Return the lines below that contain the word "prichádzajúce".

++++++++

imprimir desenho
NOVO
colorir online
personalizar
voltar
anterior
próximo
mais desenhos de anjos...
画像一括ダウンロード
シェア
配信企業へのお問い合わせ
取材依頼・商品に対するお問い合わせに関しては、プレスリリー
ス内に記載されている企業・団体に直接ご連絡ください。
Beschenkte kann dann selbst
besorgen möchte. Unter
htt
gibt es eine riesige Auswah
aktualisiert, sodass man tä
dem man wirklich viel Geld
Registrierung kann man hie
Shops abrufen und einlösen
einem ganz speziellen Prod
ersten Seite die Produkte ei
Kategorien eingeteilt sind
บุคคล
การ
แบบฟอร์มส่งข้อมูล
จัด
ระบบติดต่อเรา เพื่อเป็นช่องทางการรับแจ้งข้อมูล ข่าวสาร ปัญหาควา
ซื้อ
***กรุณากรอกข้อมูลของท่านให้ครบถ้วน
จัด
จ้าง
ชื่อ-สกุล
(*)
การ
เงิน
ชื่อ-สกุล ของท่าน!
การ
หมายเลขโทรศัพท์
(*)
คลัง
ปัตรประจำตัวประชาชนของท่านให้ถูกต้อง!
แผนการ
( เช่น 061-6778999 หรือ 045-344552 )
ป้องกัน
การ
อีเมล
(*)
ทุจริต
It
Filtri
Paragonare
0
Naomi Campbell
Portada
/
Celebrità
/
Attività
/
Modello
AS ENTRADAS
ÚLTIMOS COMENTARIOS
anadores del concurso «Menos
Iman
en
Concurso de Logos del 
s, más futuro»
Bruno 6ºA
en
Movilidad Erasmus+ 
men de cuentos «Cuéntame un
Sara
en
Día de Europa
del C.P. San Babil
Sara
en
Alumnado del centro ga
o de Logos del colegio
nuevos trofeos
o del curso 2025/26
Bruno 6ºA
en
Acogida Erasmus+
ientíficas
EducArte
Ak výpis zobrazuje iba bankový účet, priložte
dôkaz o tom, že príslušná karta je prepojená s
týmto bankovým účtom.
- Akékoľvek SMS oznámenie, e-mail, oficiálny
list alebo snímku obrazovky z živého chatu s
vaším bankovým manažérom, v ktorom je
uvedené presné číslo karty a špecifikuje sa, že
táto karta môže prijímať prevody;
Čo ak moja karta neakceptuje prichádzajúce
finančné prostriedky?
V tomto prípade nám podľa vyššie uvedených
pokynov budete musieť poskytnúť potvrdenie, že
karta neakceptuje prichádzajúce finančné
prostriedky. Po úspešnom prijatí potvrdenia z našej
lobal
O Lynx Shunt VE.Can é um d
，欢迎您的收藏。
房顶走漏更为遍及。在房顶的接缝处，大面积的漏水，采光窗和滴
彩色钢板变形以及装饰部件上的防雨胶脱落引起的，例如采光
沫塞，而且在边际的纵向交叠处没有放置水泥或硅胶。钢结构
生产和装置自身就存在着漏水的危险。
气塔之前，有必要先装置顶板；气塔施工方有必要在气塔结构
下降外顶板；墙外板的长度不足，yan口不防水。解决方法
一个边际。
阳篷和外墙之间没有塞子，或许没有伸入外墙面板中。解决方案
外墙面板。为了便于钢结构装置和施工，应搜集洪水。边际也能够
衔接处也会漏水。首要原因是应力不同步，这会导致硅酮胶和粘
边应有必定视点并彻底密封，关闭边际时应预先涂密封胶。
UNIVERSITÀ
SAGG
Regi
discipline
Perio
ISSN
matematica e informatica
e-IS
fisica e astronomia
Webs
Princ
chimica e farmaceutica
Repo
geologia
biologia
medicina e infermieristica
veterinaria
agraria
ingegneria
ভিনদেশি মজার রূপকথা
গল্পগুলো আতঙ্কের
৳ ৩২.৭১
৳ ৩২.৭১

++++++++

• RESPONSE TO THIS TASK:
Čo ak moja karta neakceptuje prichádzajúce
karta neakceptuje prichádzajúce finančné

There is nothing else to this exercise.